(Data supplied begins)
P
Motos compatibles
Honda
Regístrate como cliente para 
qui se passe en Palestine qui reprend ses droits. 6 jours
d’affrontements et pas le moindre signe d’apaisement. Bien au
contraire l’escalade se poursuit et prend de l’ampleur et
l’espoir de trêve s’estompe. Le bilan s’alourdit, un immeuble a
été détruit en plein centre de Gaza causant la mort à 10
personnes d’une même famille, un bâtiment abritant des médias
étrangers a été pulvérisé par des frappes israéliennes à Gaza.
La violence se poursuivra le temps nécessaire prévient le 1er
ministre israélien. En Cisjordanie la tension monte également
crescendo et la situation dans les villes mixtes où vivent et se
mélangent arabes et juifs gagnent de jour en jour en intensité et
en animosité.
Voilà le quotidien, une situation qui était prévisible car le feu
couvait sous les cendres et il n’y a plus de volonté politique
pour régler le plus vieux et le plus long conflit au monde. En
(Data supplied ends)
◆ Task to carry out
Using the records above, output exactly the lines from the one containing "en animosité." through the last line, and no others.

◆ Answer section
en animosité.
Voilà le quotidien, une situation qui était prévisible car le feu
couvait sous les cendres et il n’y a plus de volonté politique
pour régler le plus vieux et le plus long conflit au monde. En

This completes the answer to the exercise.